━━━ DATA TO USE ━━━

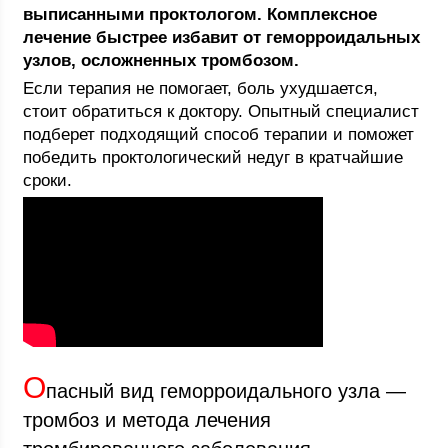
выписанными проктологом. Комплексное
лечение быстрее избавит от геморроидальных
узлов, осложненных тромбозом.
Если терапия не помогает, боль ухудшается,
стоит обратиться к доктору. Опытный специалист
подберет подходящий способ терапии и поможет
победить проктологический недуг в кратчайшие
сроки.
О
пасный вид геморроидального узла —
тромбоз и метода лечения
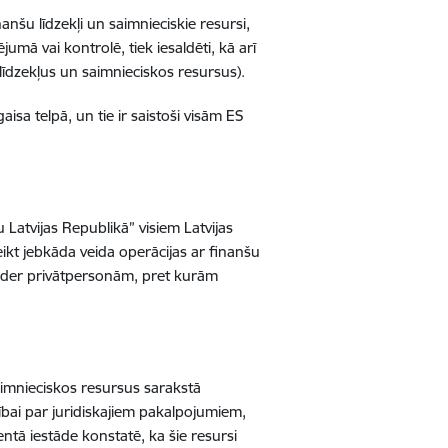
inanšu līdzekļi un saimnieciskie resursi,
umā vai kontrolē, tiek iesaldēti, kā arī
īdzekļus un saimnieciskos resursus).
aisa telpā, un tie ir saistoši visām ES
 Latvijas Republikā” visiem Latvijas
veikt jebkāda veida operācijas ar finanšu
 pieder privātpersonām, pret kurām
.
aimnieciskos resursus sarakstā
zībai par juridiskajiem pakalpojumiem,
ntā iestāde konstatē, ka šie resursi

━━━

*TASK OBJECTIVE*. Before copying the material, set its pictures aside; then transcribe it word for word.

*ANSWER TO THIS PROBLEM*.
выписанными проктологом. Комплексное
лечение быстрее избавит от геморроидальных
узлов, осложненных тромбозом.
Если терапия не помогает, боль ухудшается,
стоит обратиться к доктору. Опытный специалист
подберет подходящий способ терапии и поможет
победить проктологический недуг в кратчайшие
сроки.
О
пасный вид геморроидального узла —
тромбоз и метода лечения
inanšu līdzekļi un saimnieciskie resursi,
umā vai kontrolē, tiek iesaldēti, kā arī
īdzekļus un saimnieciskos resursus).
aisa telpā, un tie ir saistoši visām ES
 Latvijas Republikā” visiem Latvijas
veikt jebkāda veida operācijas ar finanšu
 pieder privātpersonām, pret kurām
.
aimnieciskos resursus sarakstā
zībai par juridiskajiem pakalpojumiem,
ntā iestāde konstatē, ka šie resursi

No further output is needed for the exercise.